Hidden AI – How to “eat” your AI to monopolize markets
Core to Equal’s investment philosophy is finding ways for technology to have impact where it’s previously been under-utilized. While there are many markets where there are known buyers for high functioning products, we’ve witnessed many large markets that experience extremely limited willingness-to-pay for software where it makes more sense for startups to “eat” the core advantages of their IP. My colleague Ali highlighted this in one of our most recent posts, introducing the concept of “Hidden AI”. For these companies, AI is at the core of their competitive advantage, but is rarely seen to the end customer. On the outside, they appear to operate much like incumbents, but underneath the surface is where all the competitive advantage lies.
Certain industry segments will have more or less price elasticity to tech adoption, but just picking the right industry for this type of model isn’t enough. Determining “how” to eat your AI is equally important. To illustrate this, lets look at the insurance industry with a few of our portfolio companies.
Two of our portfolio companies, Stand Insurance, a next-gen property insurance company attacking climatic risk, and Equal Parts, an insurance agency aggregation platform, are two core examples of “Hidden AI” at work. These companies operate seamlessly with customers and stakeholders in the legacy value chain. Outsiders rarely know they are interacting with anything that is AI-related when they work with us – they just know they are getting incredible products/services at incredible prices. On the back end, however, AI is at the core of both of these businesses, enabling Stand to underwrite and mitigate risk in ways that were previously unimaginable and for Equal Parts to see 60-70% reductions in OpEx over legacy agencies.
If you look at the industry cost structures for these segments (carriers and brokers), the most significant cost segment for carriers is COGS (the losses they accumulate for the policies they underwrite) and for brokers, its OpEx (the wages for various staff to service business). While much of wave 1 insurtech companies focused on decreasing CAC and increasing WTP (which largely proved fruitless), those economic parameters are important, but simply don’t provide enough leverage to win the category. Being 50% better on CAC (which might represent 10-20% of the total policy value), doesn’t matter if you are running a loss ratio of 105% of policy value (which many wave 1 insurtechs were) compared to others in the industry operating at 40-60%.
We often use the graphic below as a way to identify which cost structures are most applicable for a given company in its industry segment and to determine what would be necessary to develop, sustain and compound a unit economics advantage (or what we refer to as a “moat”).
For both Stand and Equal Parts, their core IP is focused on the most expensive parts of their industry cost structure. Winning on those cost structures (and having a significant edge on those cost structures) provides the potential for a monopolistic position in those markets.
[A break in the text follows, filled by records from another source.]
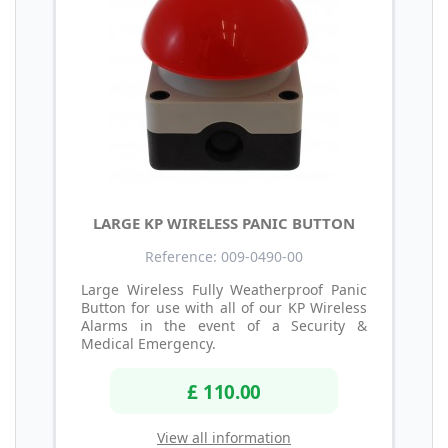
LARGE KP WIRELESS PANIC BUTTON
Reference: 009-0490-00
Large Wireless Fully Weatherproof Panic
Button for use with all of our KP Wireless
Alarms in the event of a Security &
Medical Emergency.
£ 110.00
View all information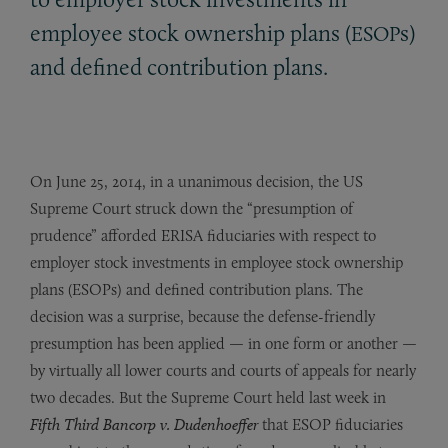
employee stock ownership plans (
s)
ESOP
and defined contribution plans.
On June 25, 2014, in a unanimous decision, the US
Supreme Court struck down the “presumption of
prudence” afforded ERISA fiduciaries with respect to
employer stock investments in employee stock ownership
plans (ESOPs) and defined contribution plans. The
decision was a surprise, because the defense-friendly
presumption has been applied — in one form or another —
by virtually all lower courts and courts of appeals for nearly
two decades. But the Supreme Court held last week in
Fifth Third Bancorp v. Dudenhoeffer
that ESOP fiduciaries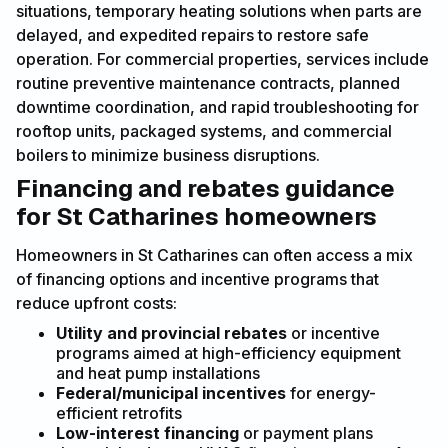
situations, temporary heating solutions when parts are
delayed, and expedited repairs to restore safe
operation. For commercial properties, services include
routine preventive maintenance contracts, planned
downtime coordination, and rapid troubleshooting for
rooftop units, packaged systems, and commercial
boilers to minimize business disruptions.
Financing and rebates guidance
for St Catharines homeowners
Homeowners in St Catharines can often access a mix
of financing options and incentive programs that
reduce upfront costs:
Utility and provincial rebates
or incentive
programs aimed at high-efficiency equipment
and heat pump installations
Federal/municipal incentives
for energy-
efficient retrofits
Low-interest financing
or payment plans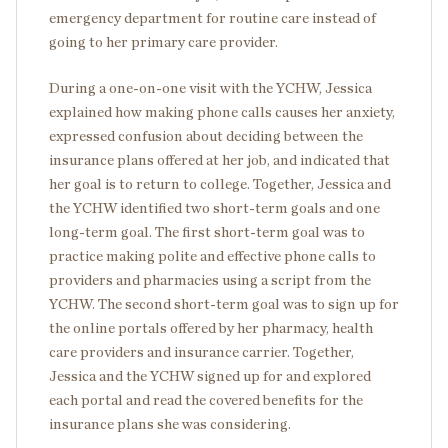
emergency department for routine care instead of
going to her primary care provider.
During a one-on-one visit with the YCHW, Jessica
explained how making phone calls causes her anxiety,
expressed confusion about deciding between the
insurance plans offered at her job, and indicated that
her goal is to return to college. Together, Jessica and
the YCHW identified two short-term goals and one
long-term goal. The first short-term goal was to
practice making polite and effective phone calls to
providers and pharmacies using a script from the
YCHW. The second short-term goal was to sign up for
the online portals offered by her pharmacy, health
care providers and insurance carrier. Together,
Jessica and the YCHW signed up for and explored
each portal and read the covered benefits for the
insurance plans she was considering.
Needless to say, this has enabled these companies to grow phenomenally quickly with outstanding economics. Having worked closely with insurance carriers and brokers for the last decade, I have no doubt that these companies internalizing their AI is the far superior to selling it.
This isn’t to say you can’t build great companies attacking other segments of the cost structure. Another one of our companies, 9root, is an agentic platform for transforming the operations of insurance carriers. This is a cost segment worth hundreds of billions of dollars, but its hard to be a carrier that can when on OpEx excellence alone. In their case, its far better to sell their services to as many carriers as possible. Given the size of their market and the benefit to their end customers, this is still a tremendously large market opportunity. Both these approaches can yield category defining $10b+ companies, but knowing when to implement each is highly dependent on the cost structure and competitive dynamics of your industry segment, so make sure to do your homework in advance.